Problem requirements: The listing is to be transcribed in full, with its images left out.

━━ The data ━━

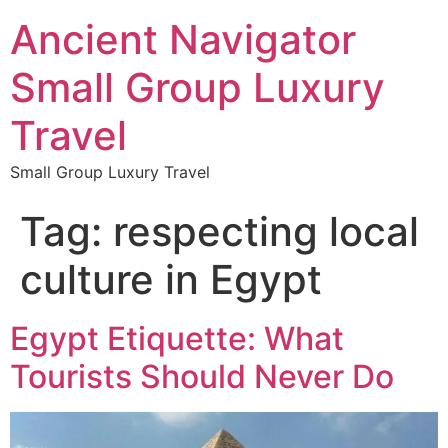
Ancient Navigator
Small Group Luxury
Travel
Small Group Luxury Travel
Tag:
respecting local
culture in Egypt
Egypt Etiquette: What
Tourists Should Never Do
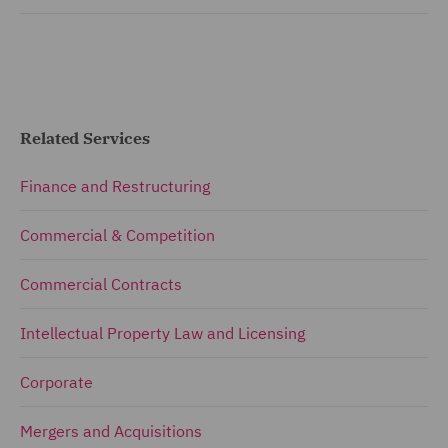
Related Services
Finance and Restructuring
Commercial & Competition
Commercial Contracts
Intellectual Property Law and Licensing
Corporate
Mergers and Acquisitions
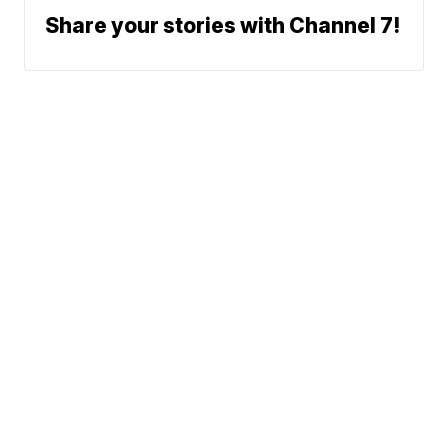
Share your stories with Channel 7!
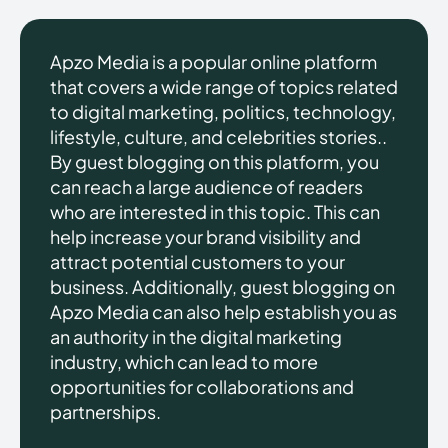
Apzo Media is a popular online platform
that covers a wide range of topics related
to digital marketing, politics, technology,
lifestyle, culture, and celebrities stories..
By guest blogging on this platform, you
can reach a large audience of readers
who are interested in this topic. This can
help increase your brand visibility and
attract potential customers to your
business. Additionally, guest blogging on
Apzo Media can also help establish you as
an authority in the digital marketing
industry, which can lead to more
opportunities for collaborations and
partnerships.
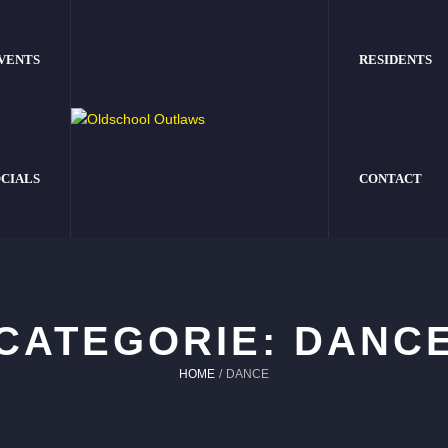
VENTS
RESIDENTS
CIALS
CONTACT
CATEGORIE:
DANC
HOME
/
DANCE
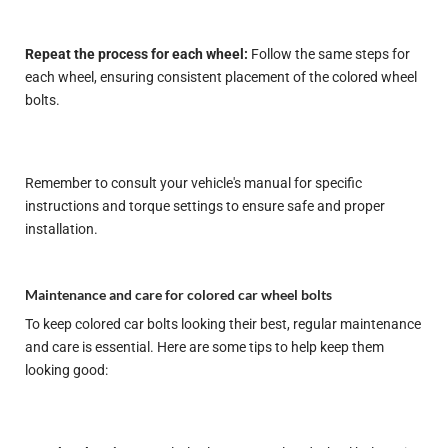
Repeat the process for each wheel:
Follow the same steps for
each wheel, ensuring consistent placement of the colored wheel
bolts.
Remember to consult your vehicle's manual for specific
instructions and torque settings to ensure safe and proper
installation.
Maintenance and care for colored car wheel bolts
To keep colored car bolts looking their best, regular maintenance
and care is essential. Here are some tips to help keep them
looking good:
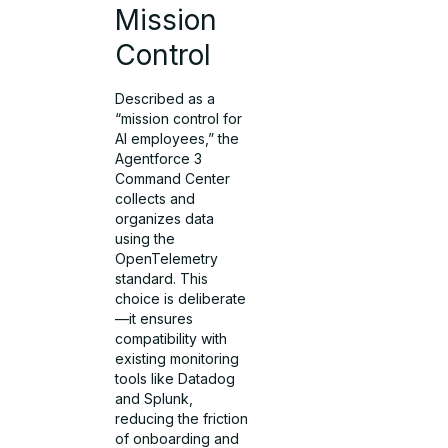
Mission
Control
Described as a
“mission control for
AI employees,” the
Agentforce 3
Command Center
collects and
organizes data
using the
OpenTelemetry
standard. This
choice is deliberate
—it ensures
compatibility with
existing monitoring
tools like Datadog
and Splunk,
reducing the friction
of onboarding and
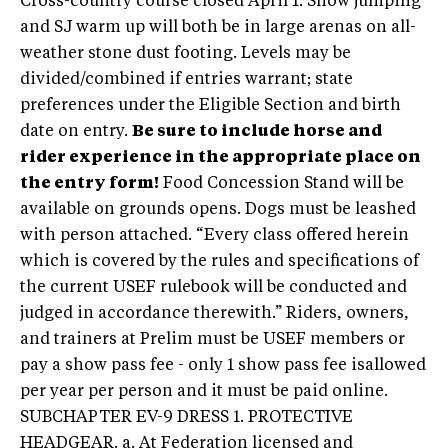
Cross-country course closed April 1. Show jumping
and SJ warm up will both be in large arenas on all-
weather stone dust footing. Levels may be
divided/combined if entries warrant; state
preferences under the Eligible Section and birth
date on entry.
Be sure to include horse and
rider experience in the appropriate place on
the entry form!
Food Concession Stand will be
available on grounds opens. Dogs must be leashed
with person attached. “Every class offered herein
which is covered by the rules and specifications of
the current USEF rulebook will be conducted and
judged in accordance therewith.” Riders, owners,
and trainers at Prelim must be USEF members or
pay a show pass fee - only 1 show pass fee isallowed
per year per person and it must be paid online.
SUBCHAPTER EV-9 DRESS 1. PROTECTIVE
HEADGEAR. a. At Federation licensed and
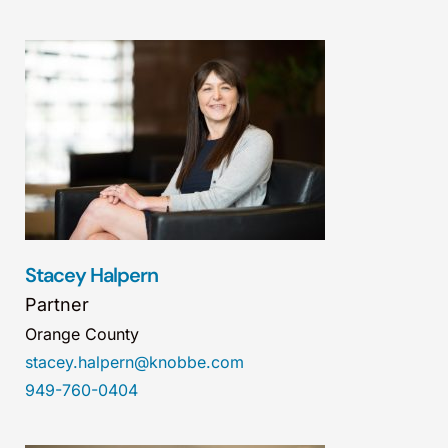
Stacey Halpern
Partner
Orange County
stacey.halpern@knobbe.com
949-760-0404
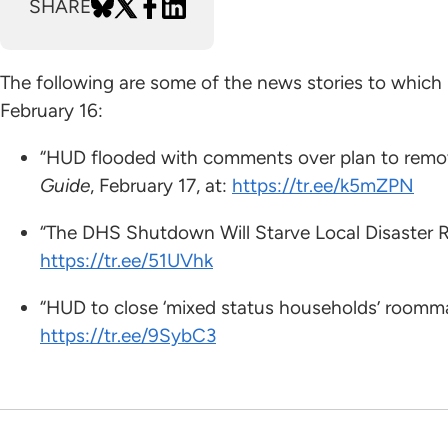
SHARE
The following are some of the news stories to which
February 16:
“HUD flooded with comments over plan to remov
Guide
, February 17, at:
https://tr.ee/k5mZPN
“The DHS Shutdown Will Starve Local Disaster 
https://tr.ee/51UVhk
“HUD to close ‘mixed status households’ roomm
https://tr.ee/9SybC3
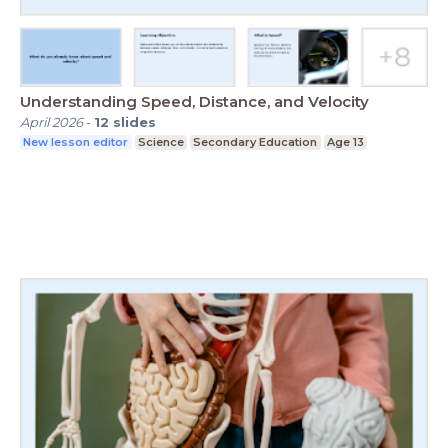
Understanding Speed, Distance, and Velocity
April 2026
-
12
slides
New lesson editor
Science
Secondary Education
Age 13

━━━

Response area:
Ancient Navigator
Small Group Luxury
Travel
Small Group Luxury Travel
Tag:
respecting local
culture in Egypt
Egypt Etiquette: What
Tourists Should Never Do
Related Services
Finance and Restructuring
Commercial & Competition
Commercial Contracts
Intellectual Property Law and Licensing
Corporate
Mergers and Acquisitions
Share your stories with Channel 7!
Apzo Media is a popular online platform
that covers a wide range of topics related
to digital marketing, politics, technology,
lifestyle, culture, and celebrities stories..
By guest blogging on this platform, you
can reach a large audience of readers
who are interested in this topic. This can
help increase your brand visibility and
attract potential customers to your
business. Additionally, guest blogging on
Apzo Media can also help establish you as
an authority in the digital marketing
industry, which can lead to more
opportunities for collaborations and
partnerships.
VENTS
RESIDENTS
CIALS
CONTACT
CATEGORIE:
DANC
HOME
/
DANCE
Repeat the process for each wheel:
Follow the same steps for
each wheel, ensuring consistent placement of the colored wheel
bolts.
Remember to consult your vehicle's manual for specific
instructions and torque settings to ensure safe and proper
installation.
Maintenance and care for colored car wheel bolts
To keep colored car bolts looking their best, regular maintenance
and care is essential. Here are some tips to help keep them
looking good:
Mission
Control
Described as a
“mission control for
AI employees,” the
Agentforce 3
Command Center
collects and
organizes data
using the
OpenTelemetry
standard. This
choice is deliberate
—it ensures
compatibility with
existing monitoring
tools like Datadog
and Splunk,
reducing the friction
of onboarding and
Cross-country course closed April 1. Show jumping
and SJ warm up will both be in large arenas on all-
weather stone dust footing. Levels may be
divided/combined if entries warrant; state
preferences under the Eligible Section and birth
date on entry.
Be sure to include horse and
rider experience in the appropriate place on
the entry form!
Food Concession Stand will be
available on grounds opens. Dogs must be leashed
with person attached. “Every class offered herein
which is covered by the rules and specifications of
the current USEF rulebook will be conducted and
judged in accordance therewith.” Riders, owners,
and trainers at Prelim must be USEF members or
pay a show pass fee - only 1 show pass fee isallowed
per year per person and it must be paid online.
SUBCHAPTER EV-9 DRESS 1. PROTECTIVE
HEADGEAR. a. At Federation licensed and
Stacey Halpern
Partner
Orange County
stacey.halpern@knobbe.com
949-760-0404
SHARE
The following are some of the news stories to which
February 16:
“HUD flooded with comments over plan to remov
Guide
, February 17, at:
https://tr.ee/k5mZPN
“The DHS Shutdown Will Starve Local Disaster 
https://tr.ee/51UVhk
“HUD to close ‘mixed status households’ roomm
https://tr.ee/9SybC3
Understanding Speed, Distance, and Velocity
April 2026
-
12
slides
New lesson editor
Science
Secondary Education
Age 13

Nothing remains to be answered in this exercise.